Thank you for your feedback!
10/13 rule aplication on HX design pressure. Any idea from safety point of view ? What is the main benefit raising the design pressure? The main reason to aply 10/13 rule, which increase the design p of low side (liquid full) when tube rupture shall occurs over time, due to 10/13 the hydrocarbon leak to environment is avoided.
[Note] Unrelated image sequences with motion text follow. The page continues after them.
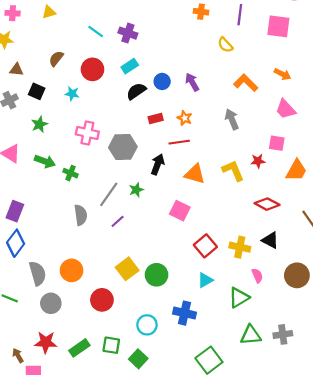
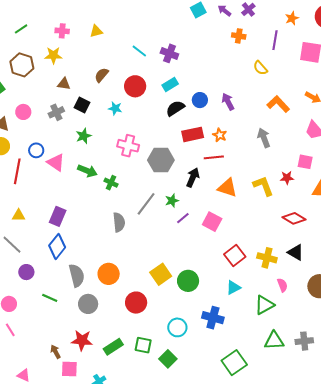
red rectangle: (156, 118) -> (193, 134), size x1.5
purple line: (118, 221) -> (183, 218), moved

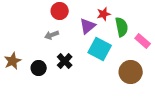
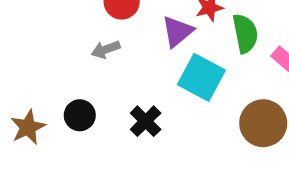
brown star: (13, 61) -> (28, 127), moved
black cross: (65, 61) -> (146, 121), moved

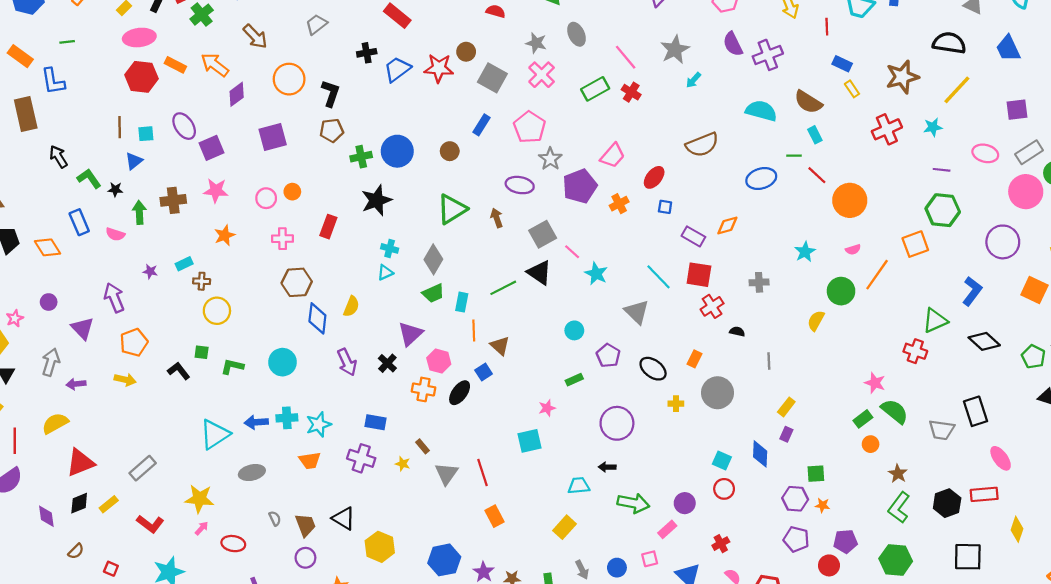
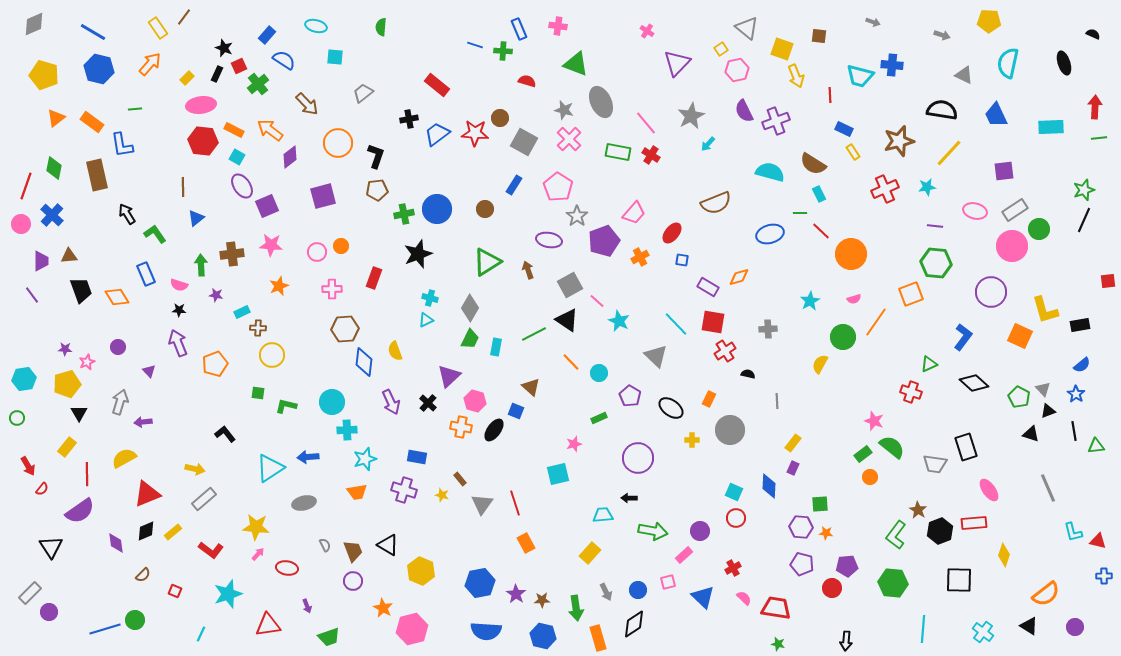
gray ellipse: (577, 34) -> (601, 102), size x1.4
green rectangle: (595, 89) -> (618, 152), turned 40
cyan square: (146, 134) -> (237, 157), moved, turned 35
black star: (115, 189) -> (179, 310), moved
purple star: (150, 271) -> (216, 295), moved
green trapezoid: (433, 293) -> (470, 339), turned -40
yellow semicircle: (351, 306) -> (395, 351), turned 138
green triangle: (935, 321) -> (929, 364), size x0.7
purple triangle: (82, 328) -> (149, 371), size x0.6
orange line: (474, 330) -> (571, 362), moved, turned -42
orange pentagon: (134, 342) -> (215, 364), moved
black L-shape: (179, 371) -> (225, 434), moved
blue square: (484, 372) -> (516, 411), turned -35
yellow arrow: (125, 380) -> (195, 469), moved
cyan cross: (287, 418) -> (347, 430), moved
brown star: (898, 474) -> (918, 510), moved

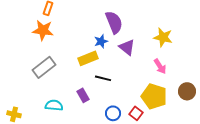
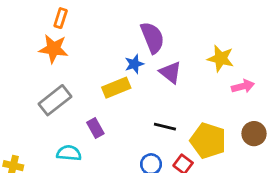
pink arrow: (160, 66) -> (243, 86), moved, turned -70
black line: (103, 78) -> (165, 127), moved
purple rectangle: (83, 95) -> (95, 128), moved

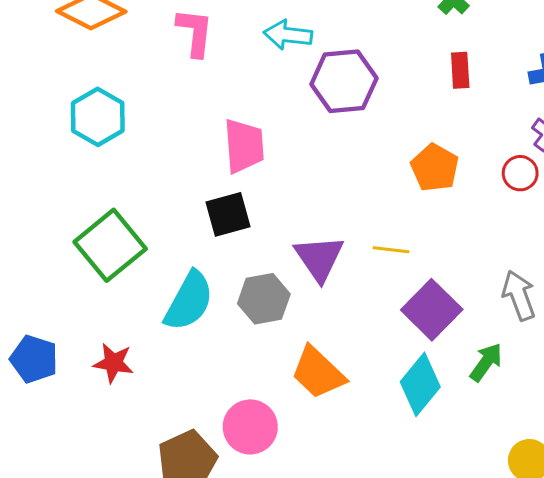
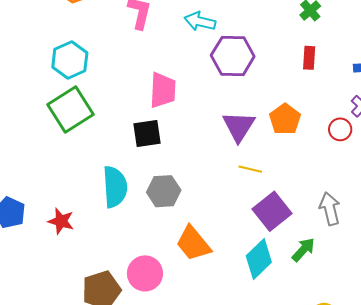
green square: (110, 245) -> (70, 109), moved
purple triangle: (319, 258) -> (239, 126), moved
cyan semicircle: (189, 301) -> (115, 187), turned -39

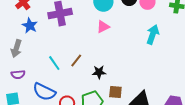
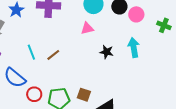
cyan arrow: (153, 34) -> (134, 47), turned -42
black star: (99, 72) -> (106, 52), moved

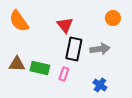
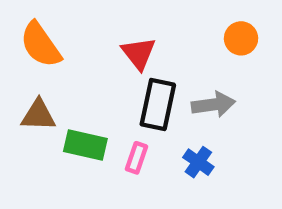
brown triangle: (17, 64) -> (38, 115), moved
blue cross: (100, 85) -> (198, 162), moved

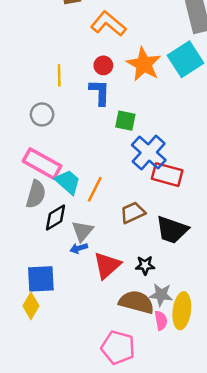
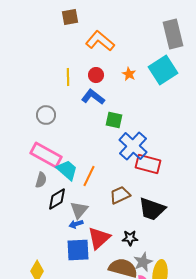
orange star: (144, 64) -> (129, 74), size x0.5
yellow line: (59, 75) -> (68, 77), moved
blue L-shape: (100, 92) -> (93, 97), turned -55
gray semicircle: (36, 194) -> (41, 180), size x0.7
blue square: (41, 279) -> (78, 250), moved
gray star: (161, 295) -> (143, 262), turned -30

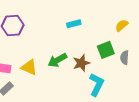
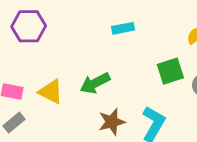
brown star: (81, 63) -> (112, 122), moved

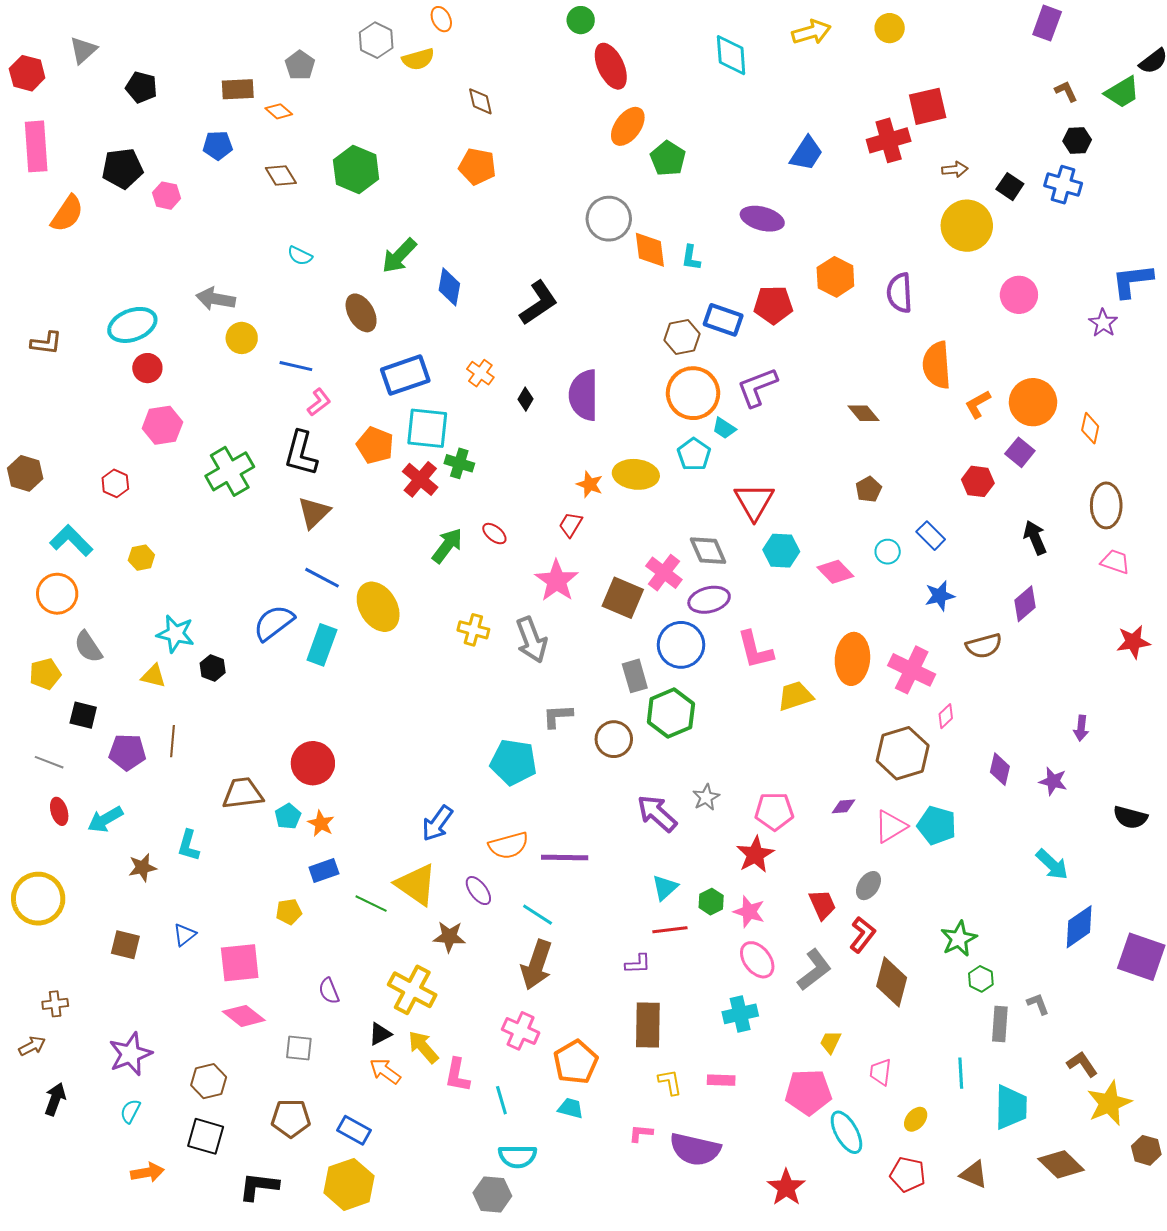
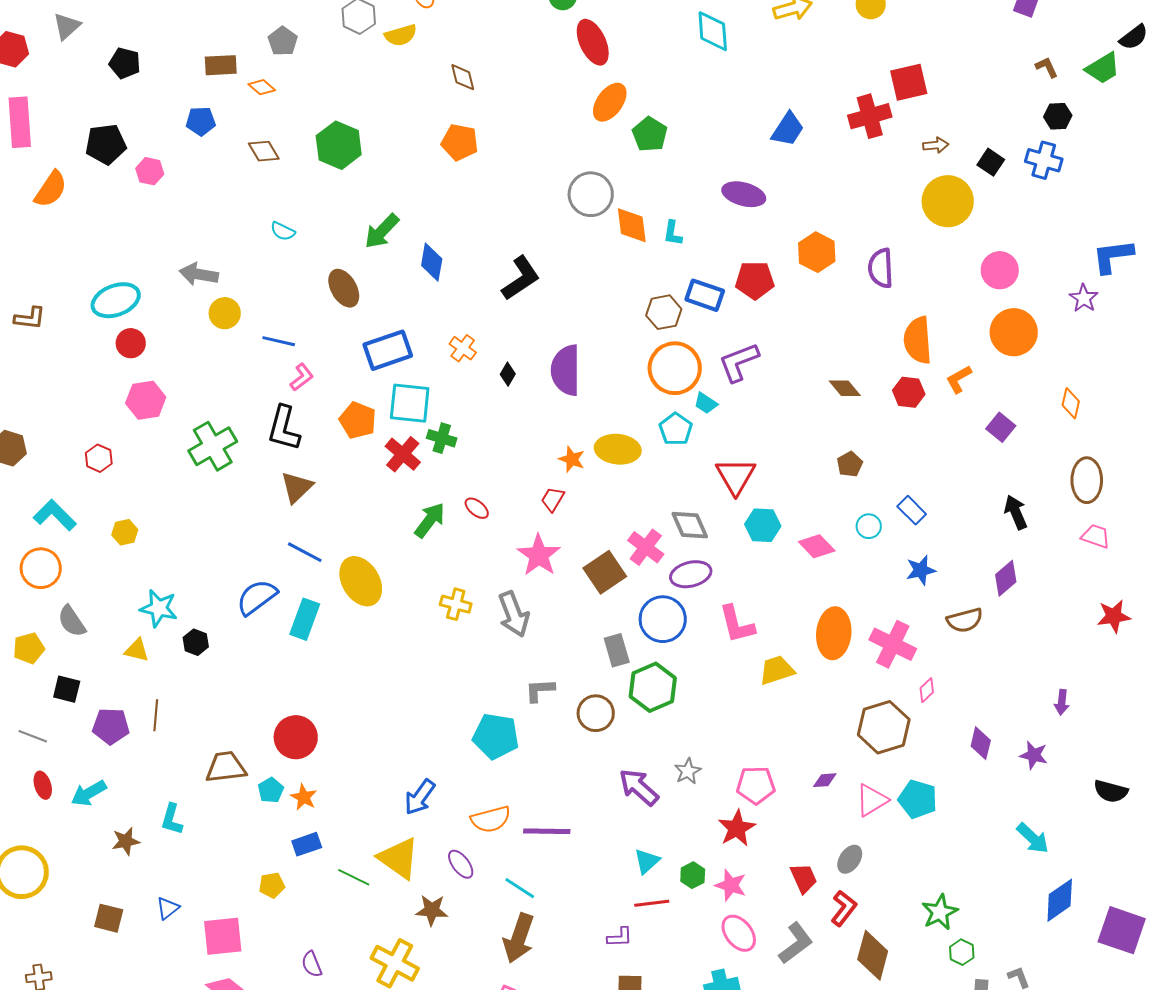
orange circle: (1033, 402) -> (1014, 332), moved
red hexagon: (978, 481) -> (909, 392), moved
brown square: (623, 598) -> (605, 572), turned 33

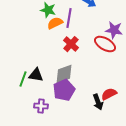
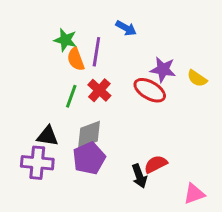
orange semicircle: (55, 23) -> (76, 59), turned -84
green line: (23, 79) -> (71, 96), moved
purple cross: (41, 106) -> (37, 163), moved, size x1.5

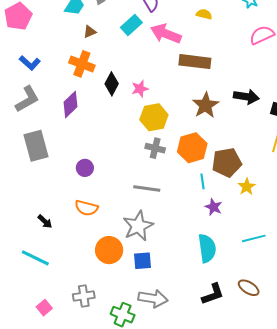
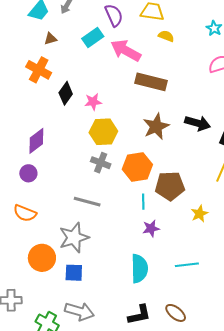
purple diamond: (70, 104) -> (36, 141), moved
yellow star: (247, 187) -> (200, 214), moved
purple star: (213, 207) -> (151, 228), turned 30

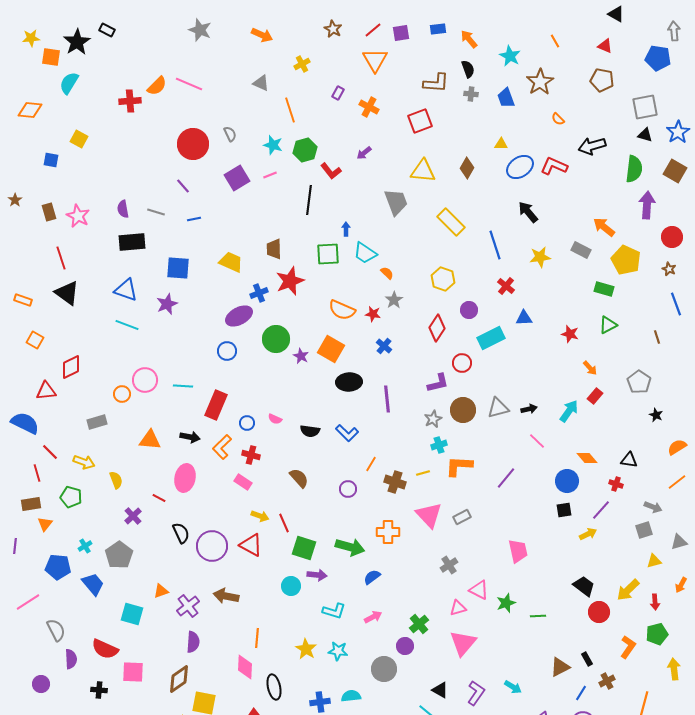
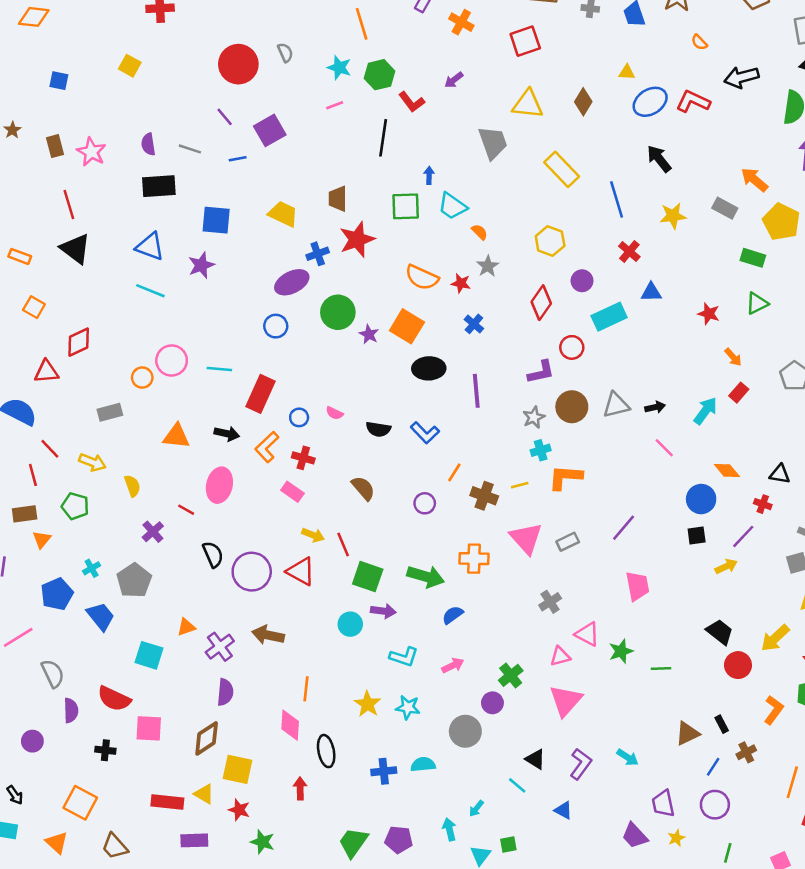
yellow square: (79, 139) -> (130, 66), moved
purple square: (237, 178) -> (270, 130), moved
purple line: (506, 478) -> (624, 528), moved
blue pentagon: (58, 567) -> (57, 594), turned -30

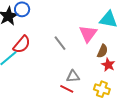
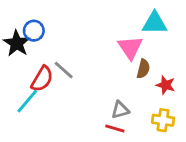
gray line: (60, 43) -> (64, 70), moved
brown semicircle: (102, 51) -> (143, 69), moved

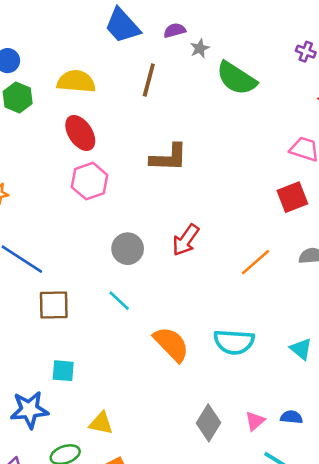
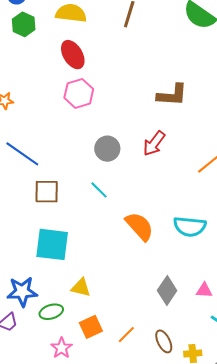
brown L-shape: (169, 158) -> (172, 95), moved
cyan square: (63, 371) -> (52, 244), size x1.8
blue star: (29, 410) -> (22, 292), moved
pink triangle: (255, 421) -> (204, 290), turned 42

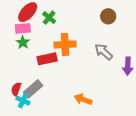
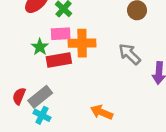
pink rectangle: (23, 28) -> (61, 34), moved
green star: (23, 42) -> (40, 47), moved
cyan cross: (23, 101) -> (42, 115), moved

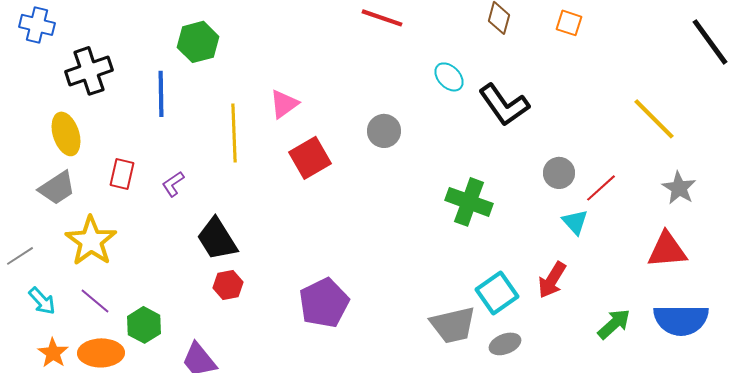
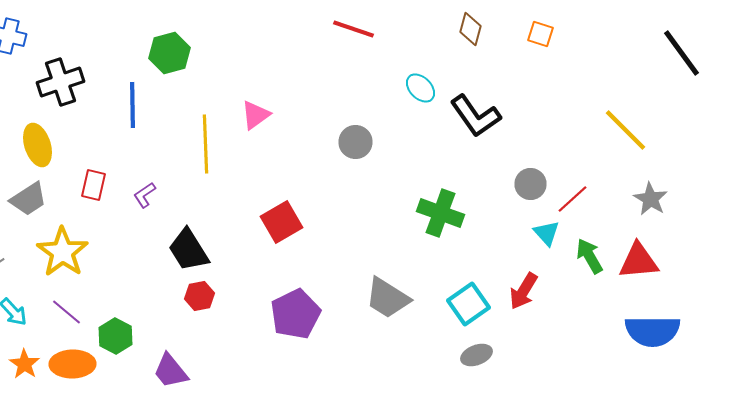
red square: (310, 158) -> (282, 222), moved
green arrow: (614, 324) -> (590, 256), moved, turned -78
gray trapezoid: (453, 325) -> (388, 298), moved, turned 45

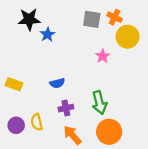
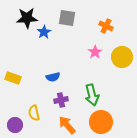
orange cross: (115, 17) -> (106, 26), moved
gray square: (92, 19) -> (67, 18), moved
yellow circle: (128, 37) -> (122, 57), moved
purple circle: (16, 125) -> (15, 125), moved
If gas is present on lower p side I suggest to make an economic analysis to SEE if it is cheap to apply 10/13 rule or to add a PSV. Anyway the gas is compressible fluid and the liquid Shock wave that Could distroy HX is not applicable for this case because the gas would atenuate the wave. If 10/13 rule will be implemented then the PRV is not necessary to be computed for tube rupture. Good Engineering practice and experience will recommend to extend the 10/13 rule to HX isolation valves, including them, because after tube rupture occurs the distructive liquid pressure wave will disipate in the large available network of low pressure side.